Elle ne parle pas, ne mange pas, ne bouge pas… Mais elle peint, étudie et apprend l’art à des enfants nés avec une paralysie cérébrale. Tout ça à l’aide du regard, d’un léger mouvement du menton et d’un logiciel informatique spécialement développé à son intention.
Ce mercredi à 14h, l’artiste plasticienne Ana Amalia Tavares Barbosa, agée de 46 ans, soutient sa thèse de doctorat en Arts & Education au musée d’Arts contemporains de l’Université de São Paulo, commencée alors qu’elle était déjà paralysée.
Le sujet de sa thèse, intitulé « Au delà du corps » est le fruit de 3 années de travail avec des arts visuels développés avec un groupe de 6 enfants atteints de lésions cérébrales, pris en charge à l’ association « Nosso Sonho »(Notre Rêve), où Ana enseigne également.
Tous les enfants sont en fauteuil, ne parlent pas et ont des problèmes de vue comme leur professeur.

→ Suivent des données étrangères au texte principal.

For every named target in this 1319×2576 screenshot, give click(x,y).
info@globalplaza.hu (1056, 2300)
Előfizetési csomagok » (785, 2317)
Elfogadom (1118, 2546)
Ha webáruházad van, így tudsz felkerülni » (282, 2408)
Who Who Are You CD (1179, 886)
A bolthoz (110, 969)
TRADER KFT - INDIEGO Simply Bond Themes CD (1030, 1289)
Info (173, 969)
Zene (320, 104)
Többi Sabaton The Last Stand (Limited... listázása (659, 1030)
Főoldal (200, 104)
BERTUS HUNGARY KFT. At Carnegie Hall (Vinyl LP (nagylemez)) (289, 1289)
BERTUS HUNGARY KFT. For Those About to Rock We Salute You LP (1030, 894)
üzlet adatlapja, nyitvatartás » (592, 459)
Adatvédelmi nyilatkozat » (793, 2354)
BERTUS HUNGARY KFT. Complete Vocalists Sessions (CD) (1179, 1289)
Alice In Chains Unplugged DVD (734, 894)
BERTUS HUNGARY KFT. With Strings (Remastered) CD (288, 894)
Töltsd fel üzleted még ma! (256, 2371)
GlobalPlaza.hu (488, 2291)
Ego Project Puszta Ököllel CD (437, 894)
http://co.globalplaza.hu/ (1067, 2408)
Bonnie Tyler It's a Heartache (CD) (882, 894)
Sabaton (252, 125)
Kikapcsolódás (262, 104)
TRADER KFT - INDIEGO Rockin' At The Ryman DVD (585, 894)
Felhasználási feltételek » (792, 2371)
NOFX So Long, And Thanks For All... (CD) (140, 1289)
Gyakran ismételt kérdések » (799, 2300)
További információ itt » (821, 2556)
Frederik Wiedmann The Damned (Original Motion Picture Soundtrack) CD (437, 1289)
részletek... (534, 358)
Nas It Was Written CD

Le 2 juillet 2002, le jour de la soutenance de son rapport de maitrise à la ECA (Ecole d’Arts et de Communication), Ana Amalia est victime d’un AVC du tronc cérébral et devient tétraplégique, muette et dysphasique (elle ne parvient ni à mâcher, ni à déglutir).

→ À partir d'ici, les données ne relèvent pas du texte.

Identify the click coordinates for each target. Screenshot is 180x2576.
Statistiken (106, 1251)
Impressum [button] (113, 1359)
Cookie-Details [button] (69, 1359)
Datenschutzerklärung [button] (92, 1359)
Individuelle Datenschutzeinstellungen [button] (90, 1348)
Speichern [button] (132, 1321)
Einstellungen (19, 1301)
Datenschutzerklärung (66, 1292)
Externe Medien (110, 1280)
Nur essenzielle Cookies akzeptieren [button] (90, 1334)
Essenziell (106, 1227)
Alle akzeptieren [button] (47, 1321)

« Elle a commencé à ne pas se sentir bien quand un de ses professeurs ayant confondu les dates d’examen, ne s’est pas présenté…Petit à petit, à l’hôpital, elle perd les mouvements, d’abord ses jambes » – raconte sa mère Ana Barbosa (mère), 75 ans, professeur retraitée de la Faculté d’Education de l’Université de São Paulo.
Son père, João Alexandre Costa Barbosa, décédé en 2007, critique littéraire et également retraité de l’enseignement à l’USP, l’accompagnait.
Il a témoigné à sa femme des derniers mots d’Ana Amalia. En entendant le médecin lui demandé si elle était particulièrement nerveuse, il s’irrita : » pourquoi vous, les médecins, vous pensez toujours que le coupable est le patient ? »
Comme séquelles, Ana Amalia a gardé un syndrome d’enfermement (« locked-in syndrome »), révélé dans le livre/film « le Scaphandre et le papillon ».
« La première année, elle répétait sans cesse: « je veux mourir, je veux mourir ». Depuis elle a repris les commandes de sa vie » nous dévoile sa mère.
Après 40 jours de soins intensifs et 4 mois de rééducation, Ana Amalia regagne son domicile. La famille peut compter sur le soutien de 3 infirmières qui se relaient toutes les 24h, deux orthophonistes et deux kinés.
Grace à des fonctions cognitives et à sa mémoire strictement préservées, Ana communique à l’aide d’un tableau de lettres et d’un logiciel informatique développé par le centre de rééducation Sarah (Brasilia) et par Lucy Montoro (São Paulo).
L’actuel défi, est faire en sorte qu’elle parvienne à mâcher et à avaler la nourriture. Ana est porteuse d’une gastrotomie.
Ana (mère) interroge sa fille en permanence. « Pendant combien de semestres tu as suivi des cours de psychologie à l’USP ? Deux ? Trois ? Quatre ? ». Lorsqu’elle entend quatre, Ana cligne des yeux. « Elle est comme ma mémoire ! ».
La troisième Ana de la maison, Ana Lia, 11 ans, était à peine âgée de un an et 8 mois lorsque sa mère a eu l’ AVC. « Progressivement, ele a appris à interpréter mes regards. Ana Amalia écrit avec les yeux.
Les dessins ont été (et le sont toujours) un moyen de connexion entre mère et fille.
doctorat
Lors de sa thèse, Ana Amalia a travaillé avec l’aide d’assistants sur la perception corporelle de ses élèves.
Une des principales activités a été de dessiner le contour des corps sur du papier, puis de les découper avant de les colorier. Pour terminer, il ont construit des scènes dans lesquelles les corps jouent, évoluent. « Ils explorent l’espace, puisqu’ils ne peuvent pas le faire dans la « vraie » vie, étant prisonniers de leur fauteuil ».
Une des grandes questions touche à l’inclusion culturelle des élèves. Ana Amalia les a emmenés visiter des espaces comme l’Institut Tomie Ohtake et le Jardin des Sculptures (Parque des Lumières).
Je lui demande quelle est sa principale difficulté : « Faire face à l’invisibilité ».